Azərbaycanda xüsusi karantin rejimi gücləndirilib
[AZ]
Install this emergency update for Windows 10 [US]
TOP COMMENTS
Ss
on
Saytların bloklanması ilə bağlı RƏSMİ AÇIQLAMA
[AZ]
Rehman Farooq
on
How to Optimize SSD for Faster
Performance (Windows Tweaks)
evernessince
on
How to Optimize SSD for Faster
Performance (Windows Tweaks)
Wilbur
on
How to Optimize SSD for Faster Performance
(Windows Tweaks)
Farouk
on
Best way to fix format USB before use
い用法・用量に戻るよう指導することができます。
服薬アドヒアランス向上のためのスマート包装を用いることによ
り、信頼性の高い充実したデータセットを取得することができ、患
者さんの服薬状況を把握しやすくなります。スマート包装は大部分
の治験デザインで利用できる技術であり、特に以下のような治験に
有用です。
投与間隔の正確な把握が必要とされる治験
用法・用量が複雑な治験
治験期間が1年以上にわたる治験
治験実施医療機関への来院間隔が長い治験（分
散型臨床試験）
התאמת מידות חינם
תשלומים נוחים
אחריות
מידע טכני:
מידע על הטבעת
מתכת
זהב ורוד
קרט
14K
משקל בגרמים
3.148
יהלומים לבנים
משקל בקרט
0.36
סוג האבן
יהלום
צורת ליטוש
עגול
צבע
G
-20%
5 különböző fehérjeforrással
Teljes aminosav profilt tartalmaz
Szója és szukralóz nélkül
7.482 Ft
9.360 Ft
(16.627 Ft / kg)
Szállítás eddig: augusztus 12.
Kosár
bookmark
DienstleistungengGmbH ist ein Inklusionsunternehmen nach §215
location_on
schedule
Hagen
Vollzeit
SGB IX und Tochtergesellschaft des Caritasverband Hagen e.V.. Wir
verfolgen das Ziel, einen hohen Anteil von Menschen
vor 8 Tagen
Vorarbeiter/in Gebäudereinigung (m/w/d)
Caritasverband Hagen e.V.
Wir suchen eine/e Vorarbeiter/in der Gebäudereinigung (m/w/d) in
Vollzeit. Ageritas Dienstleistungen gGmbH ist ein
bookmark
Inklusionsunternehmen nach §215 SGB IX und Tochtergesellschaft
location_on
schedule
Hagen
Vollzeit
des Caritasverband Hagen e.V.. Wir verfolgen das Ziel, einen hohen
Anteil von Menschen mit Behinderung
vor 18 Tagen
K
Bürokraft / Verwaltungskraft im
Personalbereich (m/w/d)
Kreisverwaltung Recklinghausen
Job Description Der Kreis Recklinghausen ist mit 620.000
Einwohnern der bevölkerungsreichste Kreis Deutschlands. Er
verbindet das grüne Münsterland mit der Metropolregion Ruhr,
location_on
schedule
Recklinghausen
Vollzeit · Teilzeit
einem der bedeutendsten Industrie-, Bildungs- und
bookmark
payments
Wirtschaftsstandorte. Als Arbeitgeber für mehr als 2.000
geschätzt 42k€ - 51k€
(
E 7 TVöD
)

YOUR TASK: The lines running from the start of the data through the one that contains "服薬アドヒアランス向上のためのスマート包装を用いることによ" should be reproduced exactly, and only those.

RESULT BELOW:
Azərbaycanda xüsusi karantin rejimi gücləndirilib
[AZ]
Install this emergency update for Windows 10 [US]
TOP COMMENTS
Ss
on
Saytların bloklanması ilə bağlı RƏSMİ AÇIQLAMA
[AZ]
Rehman Farooq
on
How to Optimize SSD for Faster
Performance (Windows Tweaks)
evernessince
on
How to Optimize SSD for Faster
Performance (Windows Tweaks)
Wilbur
on
How to Optimize SSD for Faster Performance
(Windows Tweaks)
Farouk
on
Best way to fix format USB before use
い用法・用量に戻るよう指導することができます。
服薬アドヒアランス向上のためのスマート包装を用いることによ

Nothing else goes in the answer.